Culture of validation
  • Variation exists in motivation among board members.
  • People will contribute generously if their motivation is nourished.
  • Some people are motivated by causes and others by artistic devotion, status, money, or loyalty to a brand.
Email – for New and Continuing Board Members – Suggest Board Discussion/Agreement
  • Keep messages brief and concise (risks confusion).
  • Know protocol governing cc’s; avoid bcc’s (jeopardizes trust).
  • Craft subject line that best conveys the content (enhances efficiency).
    • Maintain professional, respectful tone, as E-mail messages can be misinterpreted.

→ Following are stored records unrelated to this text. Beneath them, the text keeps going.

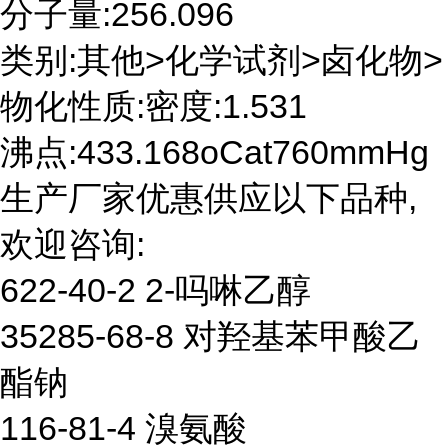
分子量:256.096
类别:其他>化学试剂>卤化物>
物化性质:密度:1.531
沸点:433.168oCat760mmHg
生产厂家优惠供应以下品种,
欢迎咨询:
622-40-2 2-吗啉乙醇
35285-68-8 对羟基苯甲酸乙
酯钠
116-81-4 溴氨酸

    • Discuss email communication preferences and agreements openly at beginning of board year. Make sure everyone is heard equally, not just the techies.
    • In most cases, avoid “Reply All” to non-content responses such as “Thank you”.
    • Avoid caps, bold, underlining, even multiple colors…may have unintended effect of shouting.
    • Consider minimizing group emails between meetings except for straightforward or vital communication such as agendas.
    • Minimize voting by email except in emergencies, as full-board “discussion” is difficult, unless all board members agree.— Do P & Ps support email voting?
  • Respond with specific, numbered answers; don’t give a generic answer to “all of the above”.
  • Avoid forwarding emails from others without asking permission (jeopardizes trust and predictability). Forwarding emails others can be potentially destructive, so if a board member does it unilaterally, consider stopping the behavior immediately.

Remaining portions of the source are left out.